Step 4: Return of Results
Variants are reported in a clinical format:
- Pathogenic/likely pathogenic variants: reported with interpretation and implications
- VUS: reported with explanation that significance is unclear; patient and family may return for re-evaluation as evidence accumulates
- Benign/likely benign: usually not reported
Secondary findings: ACMG recommends reporting pathogenic variants in 81 genes that are medically actionable regardless of the test indication — including BRCA1/2, Lynch syndrome genes, cardiac channelopathies, familial hypercholesterolemia genes. If you sequence a patient for any reason and find a BRCA1 pathogenic variant, you report it.
Key Databases for Clinical Variant Interpretation
| Database | Content | URL |
|---|---|---|
| ClinVar | Variant-disease interpretations from labs | ncbi.nlm.nih.gov/clinvar |
| gnomAD | Population frequencies (800k exomes, 76k genomes) | gnomad.broadinstitute.org |
| OMIM | Gene-disease associations + phenotype descriptions | omim.org |
| LOVD | Locus-specific variant databases (per gene) | lovd.nl |
| ClinGen | Gene-disease validity curation; variant curation rules | clinicalgenome.org |
| SpliceAI | Deep learning splice effect prediction | Available as VEP plugin |
| AlphaMissense | Structure-based missense pathogenicity from DeepMind | Available via VEP/ANNOVAR |
Pharmacogenomics: Variants That Affect Drug Response
Not all medically relevant variants cause disease — some determine how a patient metabolizes drugs:
DPYD: variants reduce dihydropyrimidine dehydrogenase activity → severely reduced 5-fluorouracil (chemotherapy) clearance → potentially fatal toxicity. CPIC guidelines recommend DPYD genotyping before 5-FU prescription.
CYP2C19: poor metabolizers (loss-of-function variants) fail to convert clopidogrel (anti-platelet) to its active form → reduced antiplatelet effect → higher cardiovascular event risk. Ultra-rapid metabolizers have increased activation.
TPMT/NUDT15: variants reduce thiopurine methyltransferase activity → increased thioguanine nucleotide levels from azathioprine/6-mercaptopurine → bone marrow toxicity. Standard of care in pediatric leukemia.
The CPIC (Clinical Pharmacogenomics Implementation Consortium) publishes evidence-based guidelines for gene-drug pairs — a direct application of clinical variant interpretation to precision pharmacology.
The Growing Burden of VUS
As sequencing becomes routine, the volume of variants of uncertain significance (VUS) has grown dramatically. A patient undergoing hereditary cancer panel testing receives an average of 1–2 VUS, in addition to any pathogenic findings.

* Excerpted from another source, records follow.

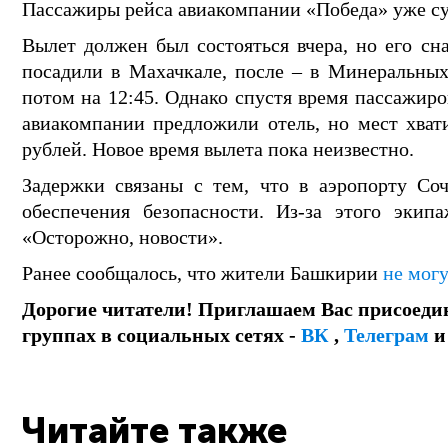
Пассажиры рейса авиакомпании «Победа» уже сут
Вылет должен был состояться вчера, но его сна
посадили в Махачкале, после – в Минеральных 
потом на 12:45. Однако спустя время пассажиро
авиакомпании предложили отель, но мест хват
рублей. Новое время вылета пока неизвестно.
Задержки связаны с тем, что в аэропорту Соч
обеспечения безопасности. Из-за этого экип
«Осторожно, новости».
Ранее сообщалось, что жители Башкирии
не могу
Дорогие читатели! Приглашаем Вас присоеди
группах в социальных сетях -
ВК
,
Телеграм
Читайте также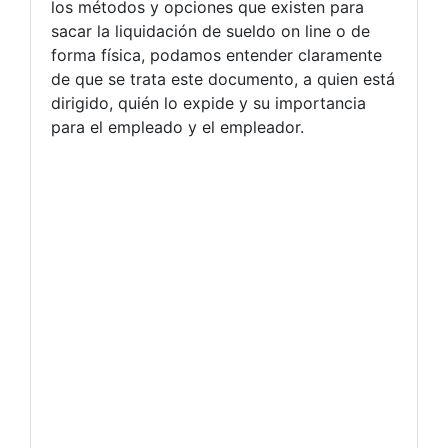
los métodos y opciones que existen para
sacar la liquidación de sueldo on line o de
forma física, podamos entender claramente
de que se trata este documento, a quien está
dirigido, quién lo expide y su importancia
para el empleado y el empleador.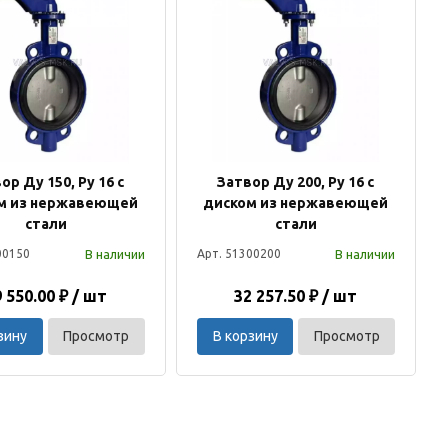
ор Ду 150, Ру 16 с
Затвор Ду 200, Ру 16 с
м из нержавеющей
диском из нержавеющей
стали
стали
В наличии
В наличии
00150
Арт. 51300200
 550.00 ₽ / шт
32 257.50 ₽ / шт
зину
Просмотр
В корзину
Просмотр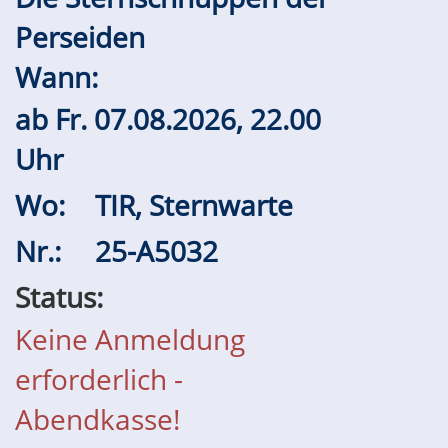
Perseiden
Wann:
ab
Fr.
07.08.2026, 22.00
Uhr
Wo:
TIR, Sternwarte
Nr.:
25-A5032
Status:
Keine Anmeldung
erforderlich -
Abendkasse!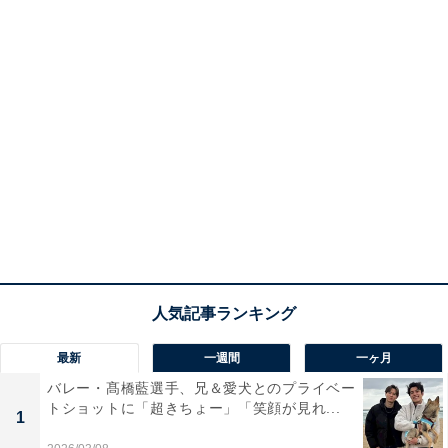
最新
一週間
一ヶ月
バレー・髙橋藍選手、兄＆愛犬とのプライベー
トショットに「超きちょー」「笑顔が見れ...
1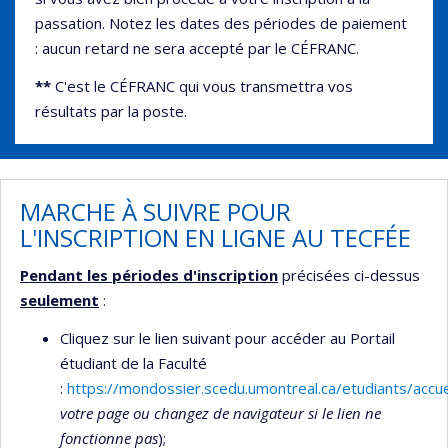
passation. Notez les dates des périodes de paiement
: aucun retard ne sera accepté par le CÉFRANC.
**
C'est le CÉFRANC qui vous transmettra vos
résultats par la poste.
MARCHE À SUIVRE POUR
L'INSCRIPTION EN LIGNE AU TECFÉE
Pendant les périodes d'inscription
précisées ci-dessus
seulement
:
Cliquez sur le lien suivant pour accéder au Portail
étudiant de la Faculté
:
https://mondossier.scedu.umontreal.ca/etudiants/accue
votre page ou changez de navigateur si le lien ne
fonctionne pas
);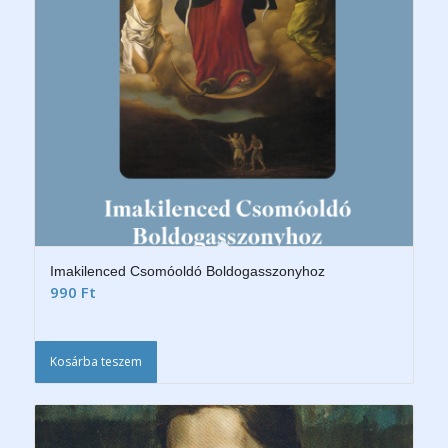
Imakilenced Csomóoldó Boldogasszonyhoz
990
Ft
Kosárba teszem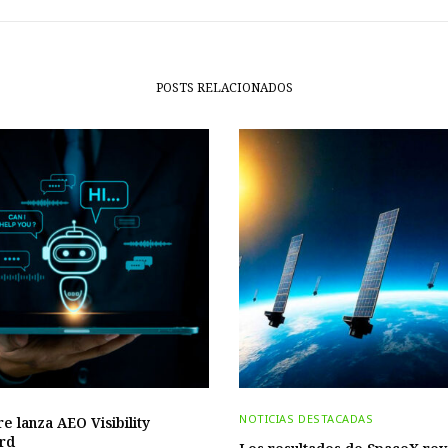
POSTS RELACIONADOS
NOTICIAS DESTACADAS
re lanza AEO Visibility
rd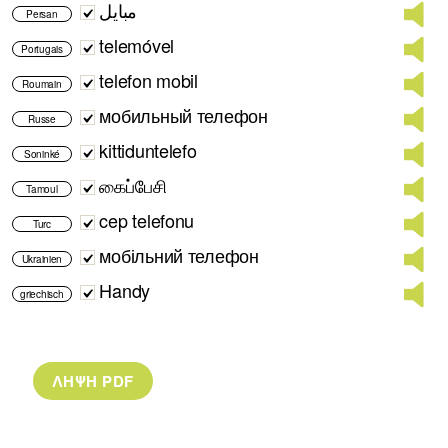
مبایل
Persan
telemóvel
Portugais
telefon mobil
Roumain
мобильный телефон
Russe
kittiduntelefo
Soninké
கைப்பேசி
Tamoul
cep telefonu
Turc
мобільний телефон
Ukrainien
Handy
griechisch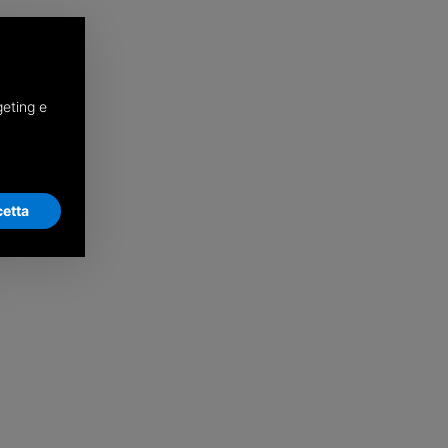
geting e
etta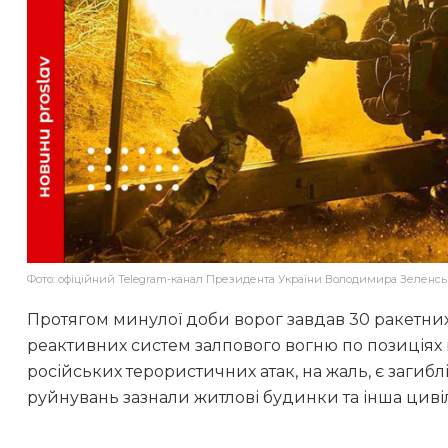
Фото: офіційний Telegram-канал Президента України Володимира Зеленсь
Протягом минулої доби ворог завдав 30 ракетних т
реактивних систем залпового вогню по позиціях 
російських терористичних атак, на жаль, є загиб
руйнувань зазнали житлові будинки та інша циві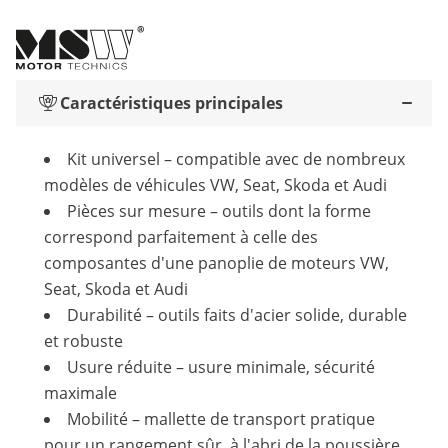
Caractéristiques principales
Kit universel – compatible avec de nombreux
modèles de véhicules VW, Seat, Skoda et Audi
Pièces sur mesure – outils dont la forme
correspond parfaitement à celle des
composantes d'une panoplie de moteurs VW,
Seat, Skoda et Audi
Durabilité – outils faits d'acier solide, durable
et robuste
Usure réduite – usure minimale, sécurité
maximale
Mobilité – mallette de transport pratique
pour un rangement sûr, à l'abri de la poussière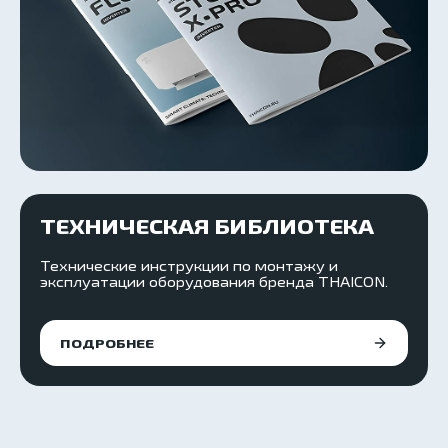
ТЕХНИЧЕСКАЯ БИБЛИОТЕКА
Технические инструкции по монтажу и
эксплуатации оборудования бренда THAICON.
ПОДРОБНЕЕ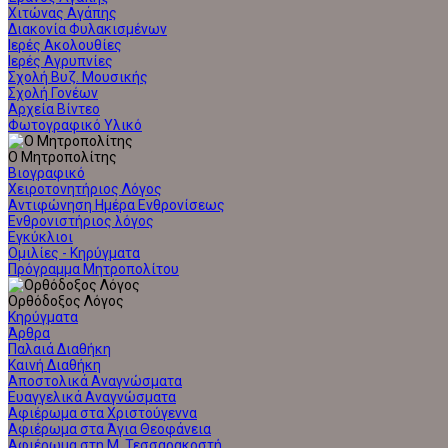
Χιτώνας Αγάπης
Διακονία Φυλακισμένων
Ιερές Ακολουθίες
Ιερές Αγρυπνίες
Σχολή Βυζ. Μουσικής
Σχολή Γονέων
Αρχεία Βίντεο
Φωτογραφικό Υλικό
Ο Μητροπολίτης
Βιογραφικό
Χειροτονητήριος Λόγος
Αντιφώνηση Ημέρα Ενθρονίσεως
Ενθρονιστήριος λόγος
Εγκύκλιοι
Ομιλίες - Κηρύγματα
Πρόγραμμα Μητροπολίτου
Ορθόδοξος Λόγος
Κηρύγματα
Άρθρα
Παλαιά Διαθήκη
Καινή Διαθήκη
Αποστολικά Αναγνώσματα
Ευαγγελικά Αναγνώσματα
Αφιέρωμα στα Χριστούγεννα
Αφιέρωμα στα Άγια Θεοφάνεια
Αφιέρωμα στη Μ. Τεσσαρακοστή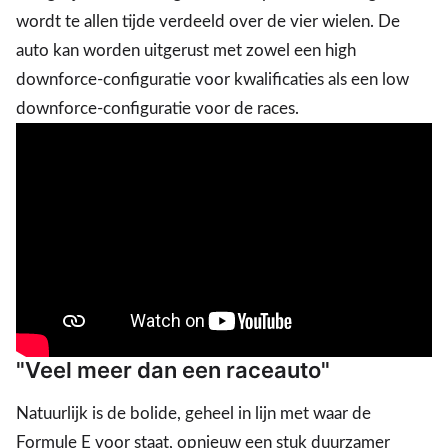
wordt te allen tijde verdeeld over de vier wielen. De
auto kan worden uitgerust met zowel een high
downforce-configuratie voor kwalificaties als een low
downforce-configuratie voor de races.
"Veel meer dan een raceauto"
Natuurlijk is de bolide, geheel in lijn met waar de
Formule E voor staat, opnieuw een stuk duurzamer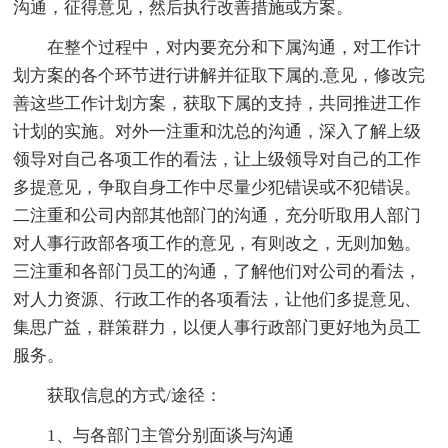
沟通，征得意见，然后执行改善措施或方案。
在整个过程中，对内要充分和下属沟通，对工作计
划方案的各个环节进行讲解并征取下属的.意见，修改完
善这些工作计划方案，获取下属的支持，共同推进工作
计划的实施。对外一注重和沈总的沟通，深入了解上级
领导对自己各项工作的看法，让上级领导对自己的工作
多提意见，争取自身工作中尽量少犯错误或不犯错误。
二注重和公司内部其他部门的沟通，充分听取用人部门
对人事行政部各项工作的意见，有则改之，无则加勉。
三注重和各部门员工的沟通，了解他们对公司的看法，
对人力资源、行政工作的各项看法，让他们多提意见、
集思广益，群策群力，以便人事行政部门更好地为员工
服务。
获取信息的方式/途径：
1、与各部门主管分别面谈与沟通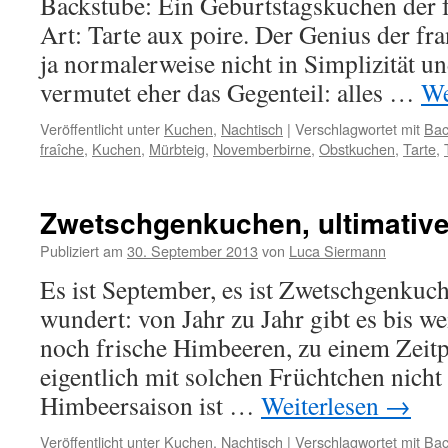
Backstube: Ein Geburtstagskuchen der 
Art: Tarte aux poire. Der Genius der fr
ja normalerweise nicht in Simplizität 
vermutet eher das Gegenteil: alles …
We
Veröffentlicht unter
Kuchen
,
Nachtisch
|
Verschlagwortet mit
Bac
fraîche
,
Kuchen
,
Mürbteig
,
Novemberbirne
,
Obstkuchen
,
Tarte
,
Zwetschgenkuchen, ultimative
Publiziert am
30. September 2013
von
Luca Siermann
Es ist September, es ist Zwetschgenkuc
wundert: von Jahr zu Jahr gibt es bis we
noch frische Himbeeren, zu einem Zeit
eigentlich mit solchen Früchtchen nicht
Himbeersaison ist …
Weiterlesen
→
Veröffentlicht unter
Kuchen
,
Nachtisch
|
Verschlagwortet mit
Bac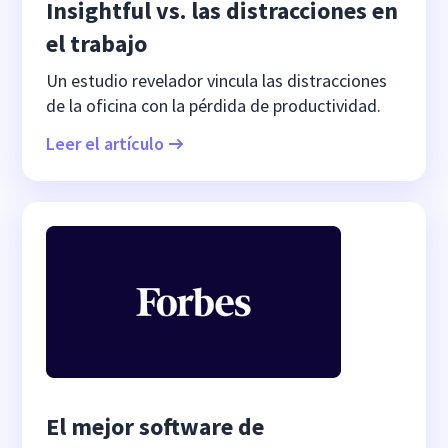
Insightful vs. las distracciones en
el trabajo
Un estudio revelador vincula las distracciones
de la oficina con la pérdida de productividad.
Leer el artículo
El mejor software de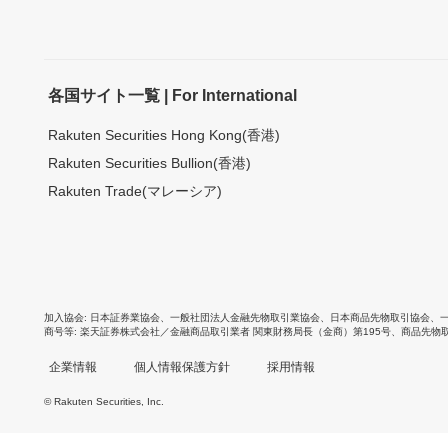
各国サイト一覧 | For International
Rakuten Securities Hong Kong(香港)
Rakuten Securities Bullion(香港)
Rakuten Trade(マレーシア)
加入協会
日本証券業協会
、
一般社団法人金融先物取引業協会
、
日本商品先物取引協会
、
商号等
楽天証券株式会社／金融商品取引業者 関東財務局長（金商）第195号、商品先物
企業情報
個人情報保護方針
採用情報
© Rakuten Securities, Inc.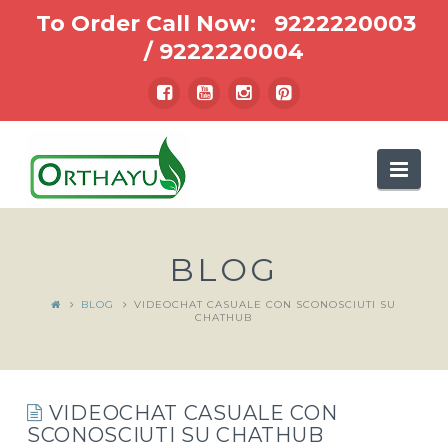
To Order Call Now:
9222220003
/
9222220004
Nav
BLOG
BLOG
VIDEOCHAT CASUALE CON SCONOSCIUTI SU
CHATHUB
VIDEOCHAT CASUALE CON
SCONOSCIUTI SU CHATHUB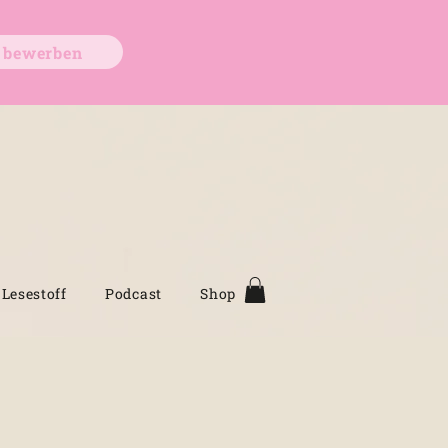
t bewerben
Lesestoff
Podcast
Shop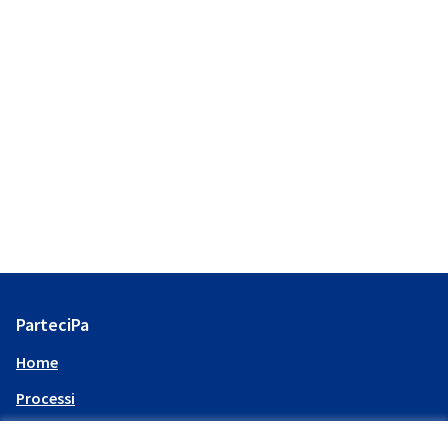
ParteciPa
Home
Processi
Assemblee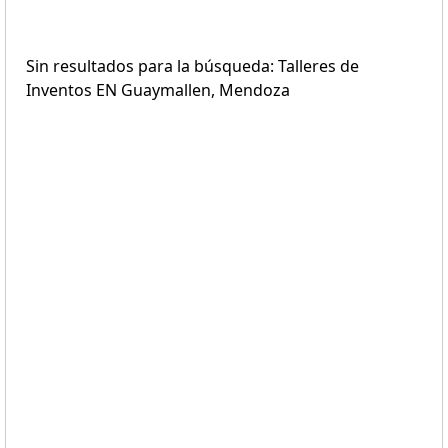
Sin resultados para la búsqueda: Talleres de
Inventos EN Guaymallen, Mendoza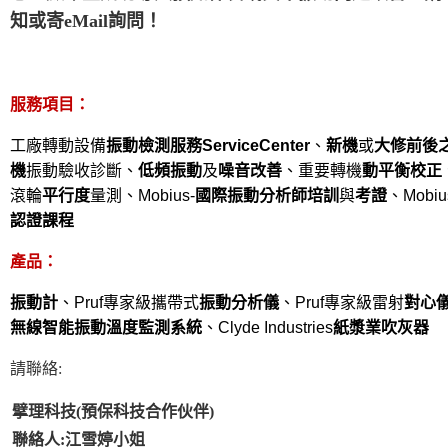
知或寄eMail詢問！
服務項目：
工廠轉動設備
振動檢測服務ServiceCenter
、
新機
或
大修前後
機
振動驗收診斷、
低頻振動
及
噪音改善
、重要轉機
動平衡校正
滾輪
平行度
量測、Mobius-
國際振動分析師培訓
與
考證
、Mobiu
認證課程
產品：
振動計
、Pruf專家級攜帶式
振動分析儀
、Pruf專家級雷射
對心
無線智能振動溫度監測系統
、Clyde Industries
紙漿業吹灰器
請聯絡:
擘理科技(預保科技合作伙伴)
聯絡人:江雪婷小姐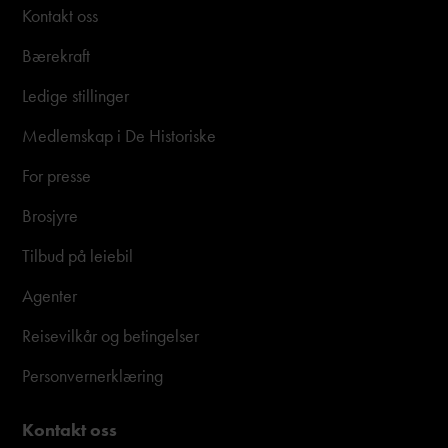
Kontakt oss
Bærekraft
Ledige stillinger
Medlemskap i De Historiske
For presse
Brosjyre
Tilbud på leiebil
Agenter
Reisevilkår og betingelser
Personvernerklæring
Kontakt oss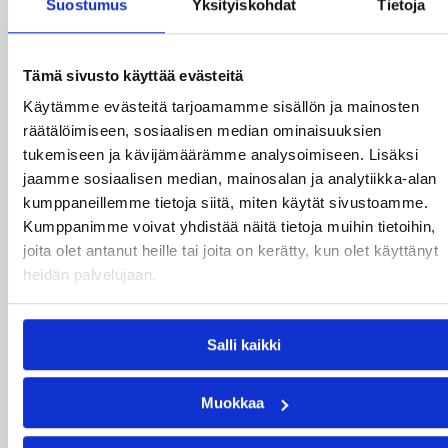
Suostumus
Yksityiskohdat
Tietoja
seminaari STC)
17:00 Avaus
17:15 Ilkka Palviainen: Heittotaidon opettaminen
Tämä sivusto käyttää evästeitä
yläkoululeirityksessä
18:45 Tauko
Käytämme evästeitä tarjoamamme sisällön ja mainosten
19:00 Jussi Immonen: Fyysinen harjoittelu
räätälöimiseen, sosiaalisen median ominaisuuksien
korintekotaidon kehittymisen tukena
tukemiseen ja kävijämäärämme analysoimiseen. Lisäksi
21:00 Illallinen majoittujille, Rantamakasiini
jaamme sosiaalisen median, mainosalan ja analytiikka-alan
Lauantai 13.1.
kumppaneillemme tietoja siitä, miten käytät sivustoamme.
Kumppanimme voivat yhdistää näitä tietoja muihin tietoihin,
8:00 Aamiainen (majoittujille 9:30 asti)
joita olet antanut heille tai joita on kerätty, kun olet käyttänyt
10:00 Esiintyjä tarkentuu myöhemmin
heidän palvelujaan.
11:15 Tauko
11:30 Koriksen uusi olympialaji – 3×3
12:30 Lounas
Salli kaikki
13:45 Sami Kalaja: Tutkittua tietoa taidon oppimisesta
– sovellukset heittämiseen
15:00 Tauko
Muokkaa
15:15 Esiintyjä tarkentuu myöhemmin
16:30 Tauko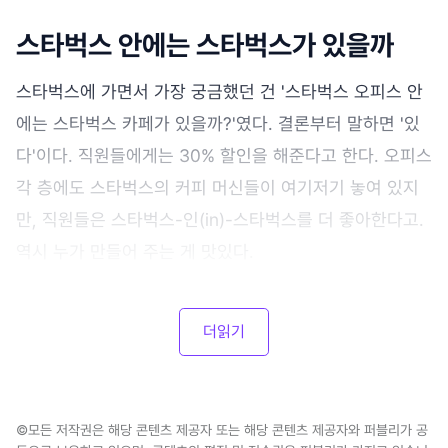
스타벅스 안에는 스타벅스가 있을까
스타벅스에 가면서 가장 궁금했던 건 '스타벅스 오피스 안
에는 스타벅스 카페가 있을까?'였다. 결론부터 말하면 '있
다'이다. 직원들에게는 30% 할인을 해준다고 한다. 오피스
각 층에도 스타벅스의 커피 머신들이 여기저기 놓여 있지
만, 직원들은 스타벅스-인(in)-스타벅스를 더 좋아한다고.
역시 누가 만들어 주는 게 맛있다.
더읽기
©모든 저작권은 해당 콘텐츠 제공자 또는 해당 콘텐츠 제공자와 퍼블리가 공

VUS burden creates clinical uncertainty — neither actionable nor dismissible. ClinGen's variant curation working groups are systematically re-evaluating variants across genes to reclassify VUS as evidence accumulates. Machine learning methods (including AlphaMissense, trained on evolutionary and structural data) are improving in silico pathogenicity prediction, reducing the VUS burden computationally.
The long-term trend: more evidence, better algorithms, and larger databases are progressively reclassifying VUS as either pathogenic or benign — making clinical sequencing progressively more interpretable.